MATERIALS PROVIDED below:

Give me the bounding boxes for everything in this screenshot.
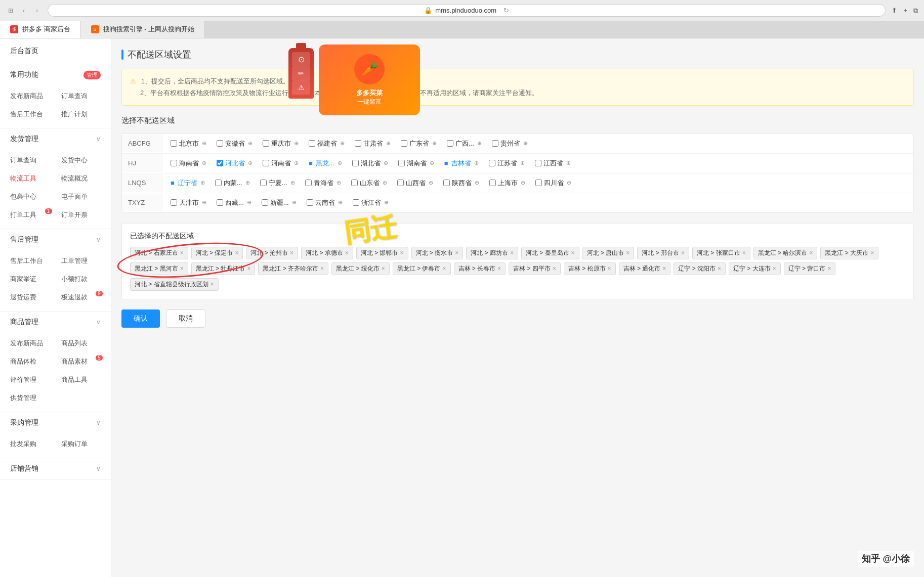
sidebar-item-aftersale-work[interactable]: 售后工作台: [5, 106, 55, 123]
tag-close-button[interactable]: ×: [742, 249, 746, 256]
tag-close-button[interactable]: ×: [608, 265, 611, 272]
window-button[interactable]: ⧉: [913, 7, 918, 15]
province-item-xizang[interactable]: 西藏...⊕: [213, 196, 256, 209]
tag-close-button[interactable]: ×: [247, 265, 250, 272]
expand-anhui[interactable]: ⊕: [248, 140, 253, 147]
sidebar-item-small-payment[interactable]: 小额打款: [56, 271, 106, 288]
tag-close-button[interactable]: ×: [400, 249, 404, 256]
tag-close-button[interactable]: ×: [718, 265, 721, 272]
province-item-neimenggu[interactable]: 内蒙...⊕: [211, 176, 254, 190]
checkbox-shandong[interactable]: [351, 180, 358, 186]
sidebar-item-order-query2[interactable]: 订单查询: [5, 152, 55, 169]
expand-sichuan[interactable]: ⊕: [567, 180, 571, 186]
sidebar-item-publish-product[interactable]: 发布新商品: [5, 335, 55, 352]
tab-sougou[interactable]: S 搜狗搜索引擎 - 上网从搜狗开始: [81, 21, 205, 38]
sidebar-item-package-center[interactable]: 包裹中心: [5, 188, 55, 205]
checkbox-hainan[interactable]: [171, 160, 177, 166]
province-item-hainan[interactable]: 海南省⊕: [166, 157, 211, 170]
expand-shaanxi[interactable]: ⊕: [475, 180, 479, 186]
refresh-icon[interactable]: ↻: [503, 7, 509, 14]
checkbox-sichuan[interactable]: [535, 180, 542, 186]
tag-close-button[interactable]: ×: [626, 249, 629, 256]
province-item-shanxi[interactable]: 山西省⊕: [393, 176, 437, 190]
province-item-hunan[interactable]: 湖南省⊕: [394, 157, 438, 170]
sidebar-item-publish-new[interactable]: 发布新商品: [5, 87, 55, 105]
checkbox-qinghai[interactable]: [305, 180, 312, 186]
checkbox-henan[interactable]: [263, 160, 269, 166]
checkbox-anhui[interactable]: [217, 140, 223, 147]
expand-qinghai[interactable]: ⊕: [337, 180, 341, 186]
province-item-jilin[interactable]: ■吉林省⊕: [440, 157, 483, 170]
checkbox-jiangxi[interactable]: [535, 160, 541, 166]
checkbox-hunan[interactable]: [398, 160, 405, 166]
forward-button[interactable]: ›: [32, 6, 41, 15]
checkbox-guangxi[interactable]: [447, 140, 453, 147]
add-tab-button[interactable]: +: [903, 7, 907, 15]
province-item-yunnan[interactable]: 云南省⊕: [303, 196, 347, 209]
tag-close-button[interactable]: ×: [773, 265, 776, 272]
expand-jiangxi[interactable]: ⊕: [566, 160, 571, 166]
expand-tianjin[interactable]: ⊕: [202, 199, 206, 206]
sidebar-item-aftersale-workbench[interactable]: 售后工作台: [5, 252, 55, 270]
province-item-tianjin[interactable]: 天津市⊕: [166, 196, 211, 209]
checkbox-ningxia[interactable]: [260, 180, 267, 186]
province-item-guangxi[interactable]: 广西...⊕: [443, 137, 486, 150]
tag-close-button[interactable]: ×: [510, 249, 514, 256]
checkbox-shaanxi[interactable]: [443, 180, 450, 186]
sidebar-item-order-query[interactable]: 订单查询: [56, 87, 106, 105]
checkbox-shanxi[interactable]: [397, 180, 404, 186]
expand-beijing[interactable]: ⊕: [202, 140, 206, 147]
checkbox-zhejiang[interactable]: [353, 199, 359, 206]
tag-close-button[interactable]: ×: [180, 249, 184, 256]
province-item-shanghai[interactable]: 上海市⊕: [485, 176, 529, 190]
expand-hunan[interactable]: ⊕: [430, 160, 434, 166]
expand-gansu[interactable]: ⊕: [386, 140, 391, 147]
sidebar-item-logistics-overview[interactable]: 物流概况: [56, 170, 106, 187]
sidebar-item-product-list[interactable]: 商品列表: [56, 335, 106, 352]
province-item-heilongjiang[interactable]: ■黑龙...⊕: [305, 157, 346, 170]
back-button[interactable]: ‹: [19, 6, 28, 15]
province-item-guizhou[interactable]: 贵州省⊕: [488, 137, 532, 150]
sidebar-item-batch-purchase[interactable]: 批发采购: [5, 435, 55, 453]
checkbox-beijing[interactable]: [171, 140, 177, 147]
tag-close-button[interactable]: ×: [290, 249, 293, 256]
checkbox-hebei[interactable]: [217, 160, 223, 166]
expand-hebei[interactable]: ⊕: [248, 160, 253, 166]
tag-close-button[interactable]: ×: [681, 249, 685, 256]
sidebar-item-e-waybill[interactable]: 电子面单: [56, 188, 106, 205]
province-item-hebei[interactable]: 河北省⊕: [213, 157, 257, 170]
expand-neimenggu[interactable]: ⊕: [245, 180, 250, 186]
tag-close-button[interactable]: ×: [497, 265, 501, 272]
sidebar-item-shipping-center[interactable]: 发货中心: [56, 152, 106, 169]
province-item-zhejiang[interactable]: 浙江省⊕: [349, 196, 393, 209]
checkbox-tianjin[interactable]: [171, 199, 177, 206]
sidebar-item-product-material[interactable]: 商品素材5: [56, 353, 106, 370]
expand-zhejiang[interactable]: ⊕: [384, 199, 389, 206]
tag-close-button[interactable]: ×: [345, 249, 349, 256]
address-bar[interactable]: 🔒 mms.pinduoduo.com ↻: [48, 4, 886, 17]
expand-ningxia[interactable]: ⊕: [290, 180, 295, 186]
expand-liaoning[interactable]: ⊕: [200, 180, 205, 186]
tag-close-button[interactable]: ×: [235, 249, 238, 256]
province-item-ningxia[interactable]: 宁夏...⊕: [256, 176, 299, 190]
checkbox-guangdong[interactable]: [401, 140, 407, 147]
sidebar-item-product-check[interactable]: 商品体检: [5, 353, 55, 370]
checkbox-gansu[interactable]: [355, 140, 361, 147]
expand-jiangsu[interactable]: ⊕: [520, 160, 525, 166]
sidebar-item-fast-refund[interactable]: 极速退款9: [56, 289, 106, 306]
province-item-qinghai[interactable]: 青海省⊕: [301, 176, 345, 190]
province-item-liaoning[interactable]: ■辽宁省⊕: [166, 176, 209, 190]
tag-close-button[interactable]: ×: [870, 249, 874, 256]
expand-guizhou[interactable]: ⊕: [523, 140, 528, 147]
tab-pdd[interactable]: 多 拼多多 商家后台: [0, 21, 81, 38]
tag-close-button[interactable]: ×: [320, 265, 324, 272]
sidebar-item-supply-manage[interactable]: 供货管理: [5, 389, 55, 407]
tag-close-button[interactable]: ×: [571, 249, 575, 256]
expand-hubei[interactable]: ⊕: [384, 160, 388, 166]
expand-shandong[interactable]: ⊕: [383, 180, 387, 186]
tag-close-button[interactable]: ×: [455, 249, 458, 256]
expand-guangdong[interactable]: ⊕: [432, 140, 437, 147]
sidebar-item-work-order[interactable]: 工单管理: [56, 252, 106, 270]
sidebar-item-merchant-cert[interactable]: 商家举证: [5, 271, 55, 288]
province-item-shandong[interactable]: 山东省⊕: [347, 176, 391, 190]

End of MATERIALS PROVIDED.

■ **INSTRUCTIONS FOR THE TASK**
Filter the data above, keeping only lines that include the string "zhejiang".

■ **FINISHED TASK**
checkbox-zhejiang[interactable]: [353, 199, 359, 206]
province-item-zhejiang[interactable]: 浙江省⊕: [349, 196, 393, 209]
expand-zhejiang[interactable]: ⊕: [384, 199, 389, 206]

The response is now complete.